David Murphy: Jay Wright as coach of the 'Nova Knicks? Makes sense for everyone except Wright.
Published in Basketball
PHILADELPHIA — Jay Wright to the New York Knicks makes sense from every perspective except one.
Jay Wright’s.
He shouldn’t want this job. The city of Philadelphia shouldn’t want it for him. The list of reasons is as long as the one in the other direction. In fact, they are one and the same.
The money? Nope. There is as much money in television as there is in coaching, these days.
The glory? Be sure to ask Tom Thibodeau about that.
The Villanova connection? That’s a bug, not a feature. Life isn’t a Disney movie. It’s a Tom Wolfe novel.
I’ll expand on each of these in a second. First, let me defend my premise. Whether or not Wright ever emerges as a legitimate candidate to replace Thibodeau as Knicks head coach, people are going to assume it a fait accompli right up until the moment Leon Rose and James Dolan announce they’ve hired somebody else. They’ve assumed it ever since Jalen Brunson joined Josh Hart and Donte DiVincenzo in New York a couple of years ago to form ’Nova Knicks 1.0. Now that Mikal Bridges has replaced DiVincenzo, you have to twist yourself into a mental pretzel to think that Dolan and Rose wouldn’t be interested in hiring the coach who led that group to a pair of national titles.
Heck, Wright himself knows this.
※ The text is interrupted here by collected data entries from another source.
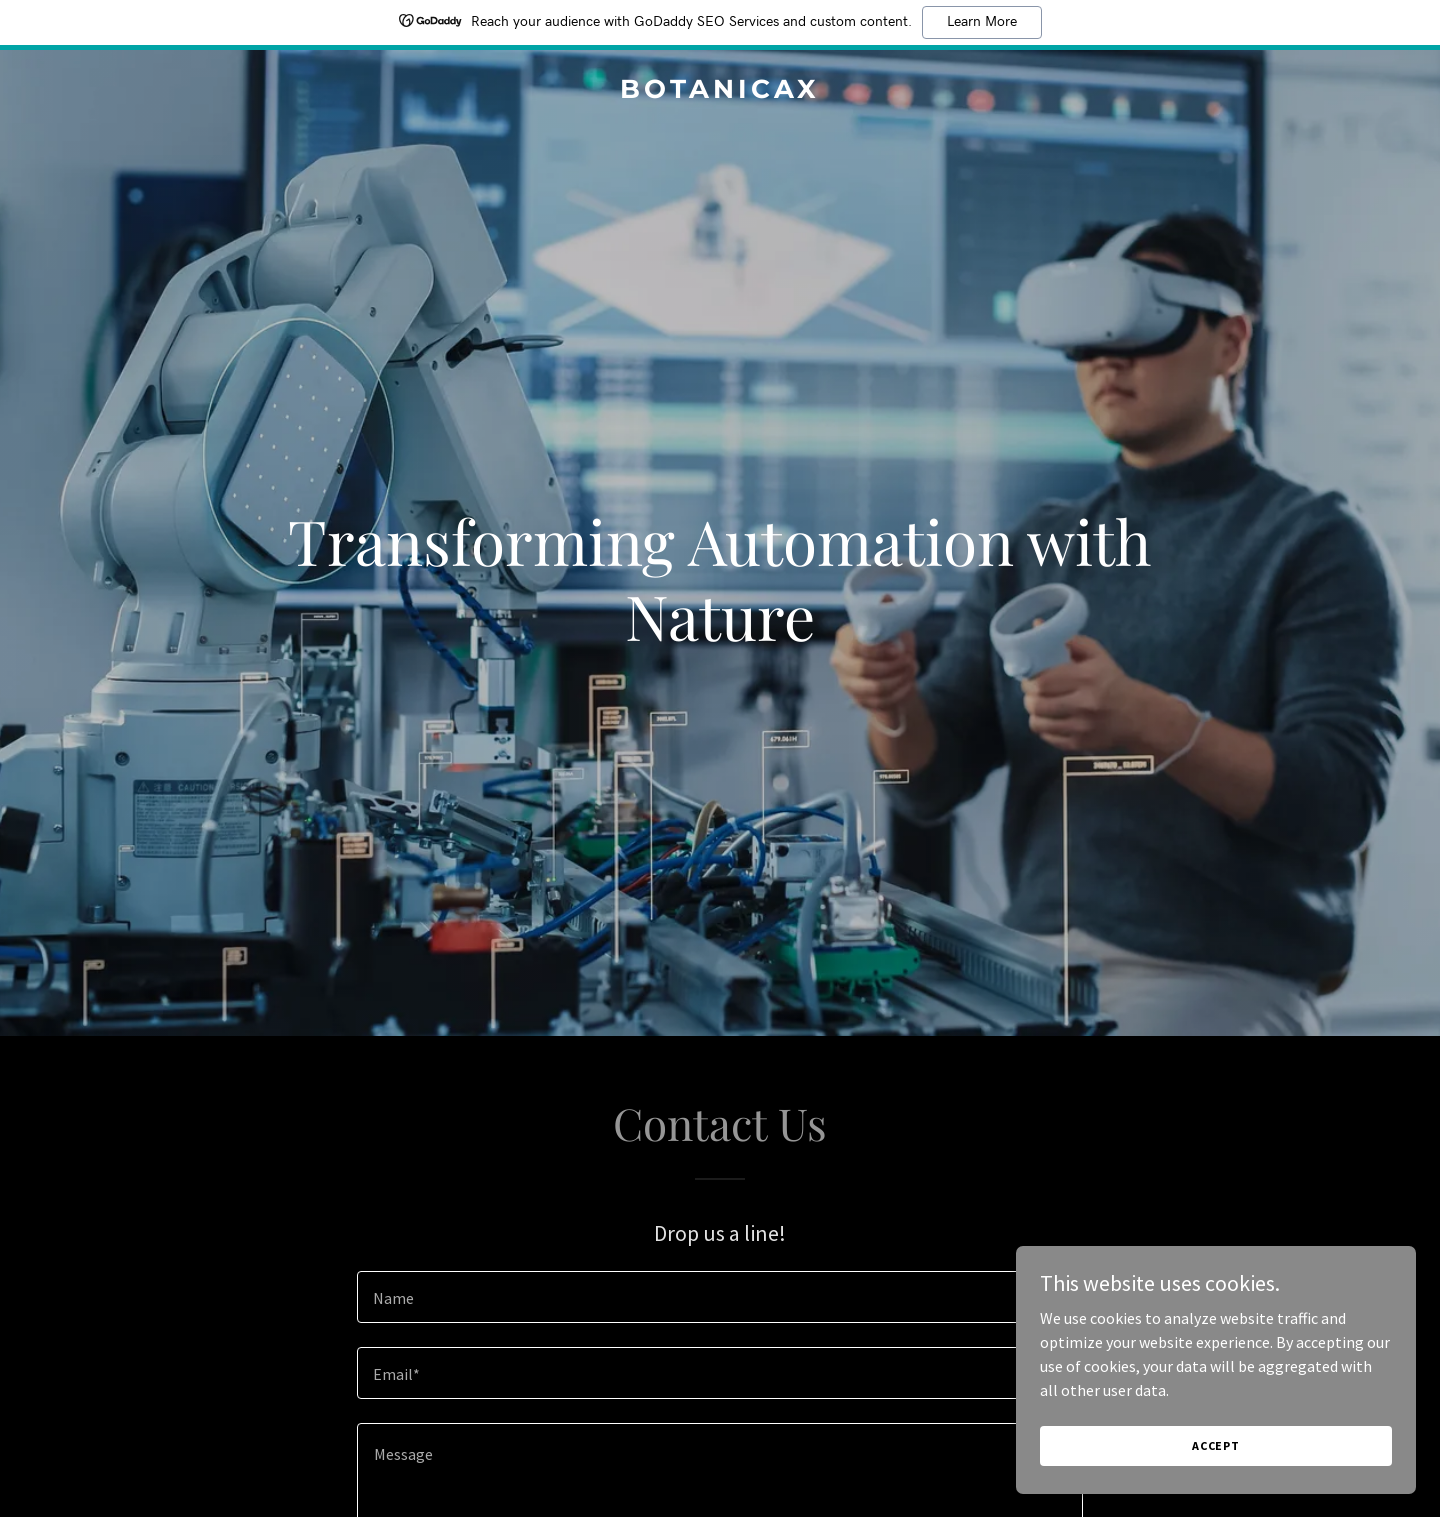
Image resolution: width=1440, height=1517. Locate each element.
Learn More (982, 22)
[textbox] (719, 1297)
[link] (719, 92)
It’s one of the reasons he has largely refrained from commenting publicly on the NBA exploits of his former charges at Villanova. Wright has always possessed a rare combination of media savvy and honor. He understands that you can’t prevent perceptions from burning, but you can prevent them from the oxygen they need to erupt into an inferno. The best thing he could do for Thibodeau was hold his breath.
Now Thibodeau is gone, fired by the Knicks one year after they gave him a contract extension and two weeks after he led them to their first conference finals since flat tops were a thing.
“Our organization is singularly focused on winning a championship for our fans,” Rose, the Knicks’ president, said in a statement. “This pursuit led us to the difficult decision to inform Tom Thibodeau that we’ve decided to move in another direction.”
That’s a lot of words to use when two of them would do.
We’re desperate.
And, hey, they should be. The Knicks traded five first-round draft picks for Bridges and then traded away a couple of key players in DiVincenzo and Julius Randle and then lost to a Pacers team that was pretty much the exact same team that beat them in the playoffs last year. When all three of your stars play about as well as anybody could have hoped and you still end up losing, there isn’t much you can do besides run it back or fire the coach.
From that perspective, Wright makes perfect sense. Nobody knows Brunson and Bridges better. Nobody has had more of a chance to sit back and study them from afar and think about how they might combine for that extra 5 or 10% that the Knicks need to become legitimate title contenders. Worth a shot, right?
Right. Which is why it makes no sense for Wright. His was a legitimate retirement. Talk to anybody who has spoken with him since he walked away from Villanova three years ago. All of the reasons he gave back then still stand.
Talk to Wright himself.
“I get it,” Wright told The Philadelphia Inquirer’s Jeff Neiburg in February. “I do know, in my mind, I do not think I’ll coach again. I’m so sure about it.”
A lot can change in a year, so consider the more recent comments from Seth Davis, who was on set with Wright throughout this year’s NCAA tournament coverage on CBS.
“I have been working with Jay Wright on TV for three years,” Davis wrote on X, formerly Twitter, after Thibodeau’s firing on Tuesday. “Based on every conversation we have had I would say there is a greater chance that I will be the next Knicks coach than him. The difference is if they call me I will say yes.”
Look, there’s a price that makes just about anything worth it. But that price would need to be awfully high to compensate for the work-life balance and hourly rate Wright enjoys as one of the TV faces of college basketball. New York is a pressure cooker even when a head coach isn’t reuniting with three players whom he coached to college glory, where success and failure will be measured solely by whether he can take a team to the NBA Finals from a conference that had two 60-win teams this season. Think about the egos and insecurities that exist in an NBA locker room. Think about the difficult decisions a front office must make when crafting its roster each summer. Then think about the dynamic it would create to hire a coach who has as deep of a relationship as Wright has with Brunson, Hart and Bridges.
In the words of the late, great Wolfe: “You can’t go back home ... to the old forms and systems of things which once seemed everlasting, but which are changing all the time — back to the escapes of Time and Memory.”
Wright wouldn’t be going home again by coaching the Knicks. He’d be wise not to try.